Woodcut armorial device of author on title page, repeated on title leaves of each part and final leaf, 101 woodcut emblems numbered in two series, each within architectural border. 

4to (200 x 136mm). 101, [9], 104 [i.e. 204], [28]ff. Slightly later Spanish limp vellum, yapp edges, title in ms on spine, speckled edges. 

First edition of the first emblem book printed in Spain, compiled by Spanish writer and later bishop of Agrigento and Guadix, Juan Horozco y Covarrubias (c.1540-1610).

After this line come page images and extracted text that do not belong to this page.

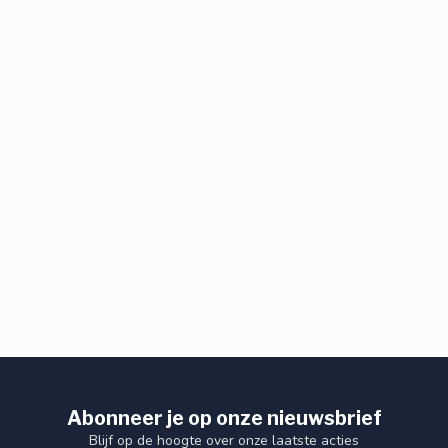
Abonneer je op onze nieuwsbrief
Blijf op de hoogte over onze laatste acties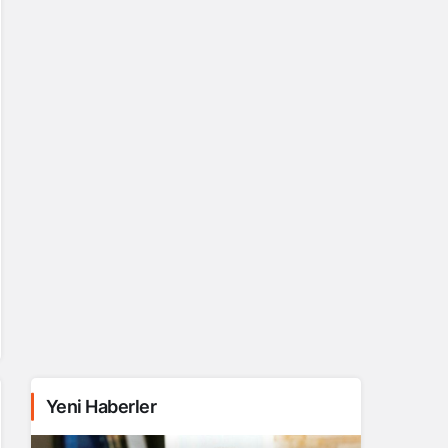
Yeni Haberler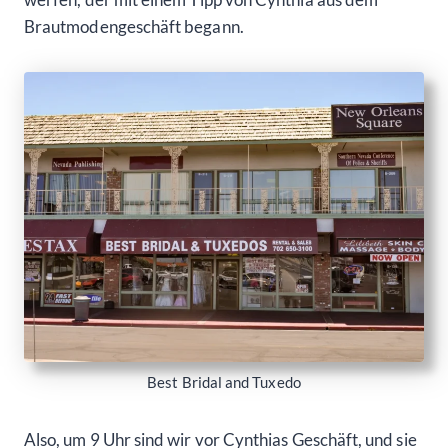
Brautmodengeschäft begann.
Best Bridal and Tuxedo
Also, um 9 Uhr sind wir vor Cynthias Geschäft, und sie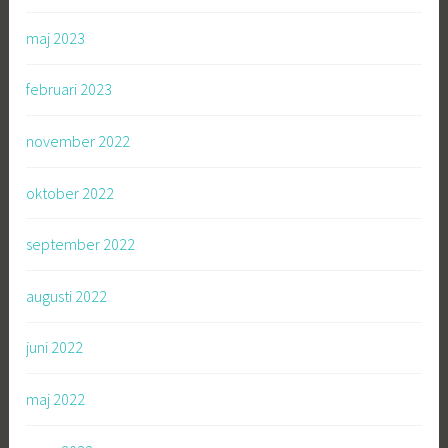
maj 2023
februari 2023
november 2022
oktober 2022
september 2022
augusti 2022
juni 2022
maj 2022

The work is structured in three parts; the first explains the concept of emblems and devices, their use, history and significance, and serves as an introduction to the following two illustrated parts which contain 100 emblems. Campa describes it as, "the most important treatise on Spanish emblem theory in the Spanish sixteenth century". Each emblem comprises a large woodcut accompanied by verse below, in Spanish, all enclosed in an elaborate architectural border. The emblem is followed by a several-page explanation that draws on both biblical and classical sources, complete with printed citations and index notes alongside, in the outer border.  Some woodcuts contain mottos in Latin, and occasionally in Spanish.

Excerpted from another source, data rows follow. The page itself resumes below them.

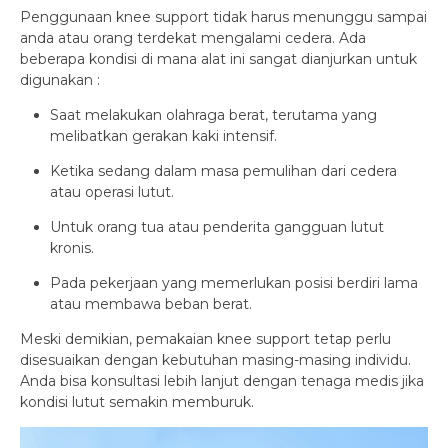
Penggunaan knee support tidak harus menunggu sampai
anda atau orang terdekat mengalami cedera. Ada
beberapa kondisi di mana alat ini sangat dianjurkan untuk
digunakan :
Saat melakukan olahraga berat, terutama yang
melibatkan gerakan kaki intensif.
Ketika sedang dalam masa pemulihan dari cedera
atau operasi lutut.
Untuk orang tua atau penderita gangguan lutut
kronis.
Pada pekerjaan yang memerlukan posisi berdiri lama
atau membawa beban berat.
Meski demikian, pemakaian knee support tetap perlu
disesuaikan dengan kebutuhan masing-masing individu.
Anda bisa konsultasi lebih lanjut dengan tenaga medis jika
kondisi lutut semakin memburuk.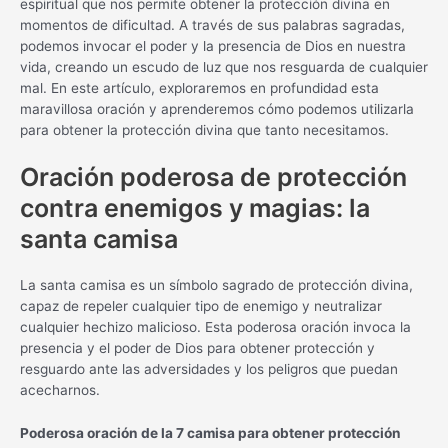
espiritual que nos permite obtener la protección divina en
momentos de dificultad. A través de sus palabras sagradas,
podemos invocar el poder y la presencia de Dios en nuestra
vida, creando un escudo de luz que nos resguarda de cualquier
mal. En este artículo, exploraremos en profundidad esta
maravillosa oración y aprenderemos cómo podemos utilizarla
para obtener la protección divina que tanto necesitamos.
Oración poderosa de protección
contra enemigos y magias: la
santa camisa
La santa camisa es un símbolo sagrado de protección divina,
capaz de repeler cualquier tipo de enemigo y neutralizar
cualquier hechizo malicioso. Esta poderosa oración invoca la
presencia y el poder de Dios para obtener protección y
resguardo ante las adversidades y los peligros que puedan
acecharnos.
Poderosa oración de la 7 camisa para obtener protección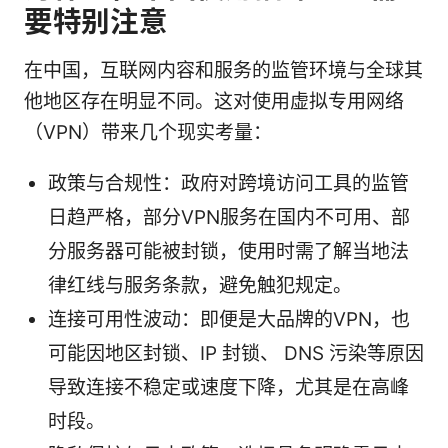
要特别注意
在中国，互联网内容和服务的监管环境与全球其
他地区存在明显不同。这对使用虚拟专用网络
（VPN）带来几个现实考量：
政策与合规性：政府对跨境访问工具的监管
日趋严格，部分VPN服务在国内不可用、部
分服务器可能被封锁，使用时需了解当地法
律红线与服务条款，避免触犯规定。
连接可用性波动：即便是大品牌的VPN，也
可能因地区封锁、IP 封锁、 DNS 污染等原因
导致连接不稳定或速度下降，尤其是在高峰
时段。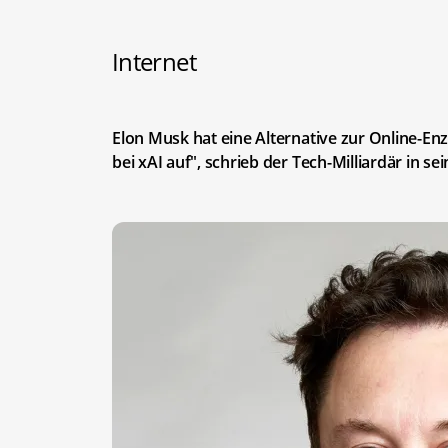
Internet
Elon Musk hat eine Alternative zur Online-En
bei xAI auf", schrieb der Tech-Milliardär in s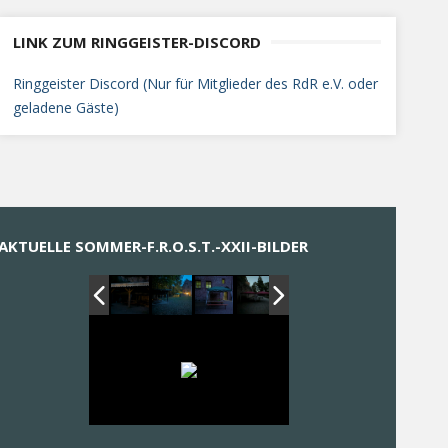
LINK ZUM RINGGEISTER-DISCORD
Ringgeister Discord (Nur für Mitglieder des RdR e.V. oder
geladene Gäste)
AKTUELLE SOMMER-F.R.O.S.T.-XXII-BILDER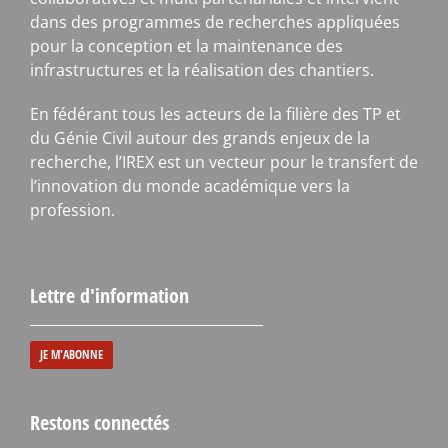
dans des programmes de recherches appliquées
pour la conception et la maintenance des
infrastructures et la réalisation des chantiers.
En fédérant tous les acteurs de la filière des TP et
du Génie Civil autour des grands enjeux de la
recherche, l’IREX est un vecteur pour le transfert de
l’innovation du monde académique vers la
profession.
Lettre d'information
JE M'ABONNE
Restons connectés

The emblems show the general influence of Bocchi, Coustau and Christian Stoicism, with less attention paid to practical virtue and more stress laid upon the most general philosophical and religious tenets taken from Biblical and classical sources - above all the themes of security and peace of the soul. J.-M. Chatelain remarks that Horozco shows a tendency to "streamlining" and greater clarity compared to his only Spanish predecessor (Borjas' Emblemas Morales, Prague, 1581), both in iconography and text.

 

'Juan Horozco y Covarrubias was a Spanish prelate of Seville, and bishop of the Sicilian See of Agrigento. He was a native of Toledo, and the nephew of Don Diego Covarrubias y Leiva, the eminent Spanish theologist, to whom this book of emblems is dedicated. Don Juan was the victim of slander on the part of the clergy and laity of his diocese, in connection with some of his publications. He was obliged to appear at Rome to vindicate his character, but many years elapsed before he could prove his innocence' (Maggs cat. 495, no.470). 

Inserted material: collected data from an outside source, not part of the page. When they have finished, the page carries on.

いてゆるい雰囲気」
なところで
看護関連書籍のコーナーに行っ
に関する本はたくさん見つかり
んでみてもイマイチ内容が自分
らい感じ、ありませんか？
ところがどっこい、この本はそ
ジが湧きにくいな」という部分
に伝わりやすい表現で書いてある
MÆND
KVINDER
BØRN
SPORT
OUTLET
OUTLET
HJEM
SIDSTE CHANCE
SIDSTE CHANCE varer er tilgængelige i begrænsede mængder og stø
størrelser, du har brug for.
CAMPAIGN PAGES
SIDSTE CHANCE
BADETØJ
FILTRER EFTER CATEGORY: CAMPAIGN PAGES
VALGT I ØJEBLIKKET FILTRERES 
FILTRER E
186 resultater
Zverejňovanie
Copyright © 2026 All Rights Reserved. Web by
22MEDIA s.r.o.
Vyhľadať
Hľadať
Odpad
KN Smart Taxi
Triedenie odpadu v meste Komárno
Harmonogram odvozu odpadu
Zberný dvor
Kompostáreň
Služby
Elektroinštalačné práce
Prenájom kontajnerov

This is only the printer Juan de la Cuesta's second book; he later moved to Madrid and is notable for printing the first edition of Don Quixote there in 1605.

Provenance: 1. Initials 'M.D.H.' inked in an early hand at the foot of title page, partly obscured by worming. 2. Ex libris of Kenneth Rapoport. 

Small worm track to blank lower margin at the beginning and end, title with light damp stain at upper outer corner, occasional light browning otherwise a fresh copy.

 

Praz, 374. Landwehr Romantic, 394. Campa SF1. Palau 116236. Salva II, 2080. Maggs, Catalogue 495, Spanish Books (1927), no. 470.